El fin de la verdad supone el fin de las cosas

Si se acerca el final de la verdad, está próximo el fin de todas las cosas.

Mark Zuckerberg acaba de relegar la importancia de la "mentira" en las redes sociales. Se trata, según el dueño de Facebook, de una "forma de pensar", y bajo el lema de la "libertad de expresión", nadie puede coartar el derecho a publicar lo que cada quién piensa. Al fin y al cabo, un algoritmo podrá filtrar la "verdad" no querida al principio del proceso, pues interesa más las formas de pensar, muy al estilo de Noam Chomsky, lingüista, descubridor de secretos profundos en la "mente" del hombre.

Ya no importa saber lo que las cosas son. Se puede decir sin saber. Las cosas, las personas, son relativas.
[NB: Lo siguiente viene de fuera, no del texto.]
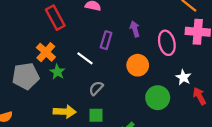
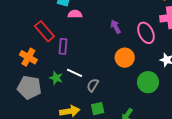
purple rectangle: (106, 40) -> (63, 46), moved
orange cross: (46, 52) -> (28, 57), moved
white line: (85, 58) -> (75, 73), moved
gray pentagon: (26, 76) -> (29, 87), turned 30

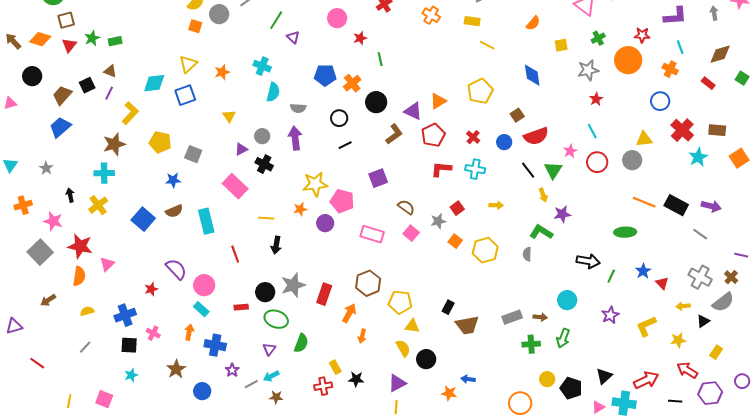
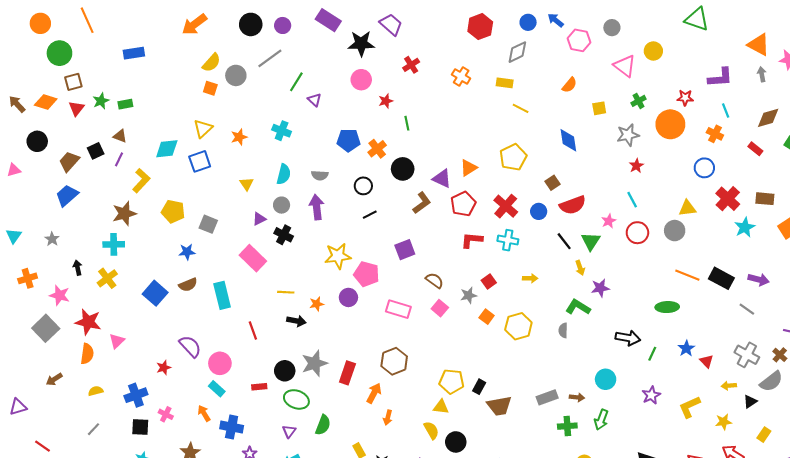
cyan semicircle: (273, 92) -> (284, 174), moved
red cross: (473, 137) -> (506, 206), size x1.6
orange star: (300, 209) -> (317, 304), moved
black arrow: (276, 245) -> (296, 321), turned -90
yellow pentagon: (400, 302) -> (452, 381), moved
orange arrow: (189, 332) -> (204, 413), turned -42

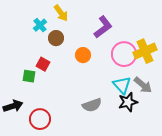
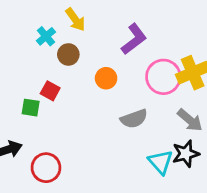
cyan triangle: (122, 85) -> (161, 162), moved
black star: (128, 102) -> (186, 154), moved
gray semicircle: (92, 105) -> (134, 119), moved

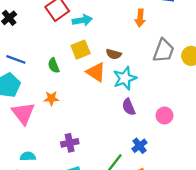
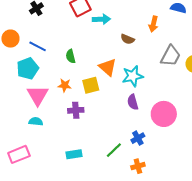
yellow square: (81, 50) -> (91, 85), moved
brown semicircle: (114, 54) -> (128, 39), moved
pink circle: (165, 115) -> (164, 114), size x1.6
purple cross: (70, 143) -> (76, 110), moved
cyan semicircle: (28, 156) -> (36, 121), moved

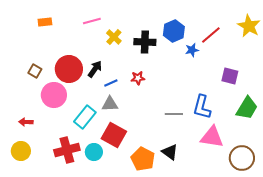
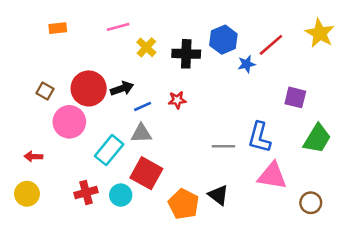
black arrow: (95, 69) -> (122, 88), turned 36
red cross: (67, 150) -> (86, 192), size x0.7
brown circle: (242, 158) -> (311, 203), size x0.7

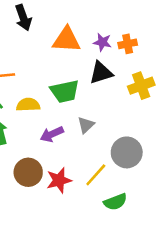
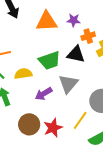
orange cross: (128, 44) -> (88, 36), moved
black triangle: (101, 73) -> (76, 54), moved, turned 36
gray triangle: (86, 125) -> (68, 84), size x1.5

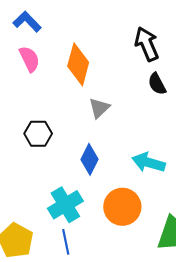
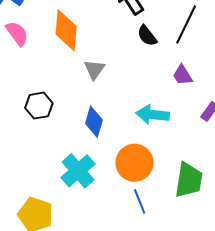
blue line: (66, 242) -> (140, 201), moved

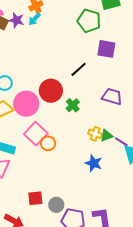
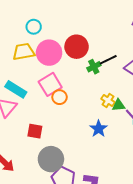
black line: (79, 69) -> (108, 60), moved
red square: (35, 198) -> (35, 131), moved
gray circle: (56, 205) -> (51, 159), size x1.6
Se pueden desfigurar, utilizar, siempre y cuando así le parezca al redactor. Hoy día, con la presencia de las redes en las manos de niños, adolescentes y jóvenes, principalmente, todos se han convertido en redactores y receptores de mensajes.

Hasta no hace mucho, el silencio se prefería a la verbosidad de un hablador sin fundamento. Pero, ahora, ya no se puede descalificar a nadie con este juicio, so pena de habérselas con las amonestaciones públicas del tanto pez enredado en las redes propias y ajenas.

Si la realidad, entonces, no importa, no es digna de respeto y de un compás de espera para buscar con admiración lo que de verdad esconde, el mundo se está convirtiendo en una jungla donde el poseedor de un medio social conectado a internet puede desbaratar a su antojo y fabricar como le parezca bien, viniendo a ser un creador sin conocimiento de las cosas creadas, alteradas, por su capricho personal.

La ciencia, por consiguiente, se convierte en un "comercio". Se investiga sólo lo que es rentable, no lo necesario. O no se investiga nada cuando los centros de enseñanza superior se convierten en meros dispensadores de títulos académicos.

Con esta visión comercial del saber, la libertad se extingue. Hoy tenemos un dilema con el llamado "calentamiento global". No sabemos qué tanto negocio hay detrás. Pero la pérdida de la libertad viene si se admite esta hipótesis. El problema es global, de acuerdo con el enunciado. Es decir, ningún gobierno es lo suficientemente capaz para encabezar una especie de cruzada contra este peligro inminente para toda la humanidad.

Cada vez que se cuelga el epíteto de global sobre algo, significa la impotencia de lo particular para remediar el problema, y la necesaria intervención de un nuevo orden superior, capaz de resolver la amenaza. La factura a pagar por este servicio consiste en dejar la libertad en manos de un ente superior, desconocido, arreglador d entuertos globales, una nueva especialización. Pero el coste económico también se debe añadir a este renglón, aunque los resultados parezcan inciertos.

Es decir, cuando aparezca el anuncio de la globalidad respecto a algún problema debemos conjugar el costo económico, y, sobre todas las cosas, el precio de la libertad.

Si la verdad nos hace libres, y  se desprecia la verdad en nuestro tiempo como sinónimo de intolerancia, nos hacemos esclavos en un mundo de cosas desconocidas.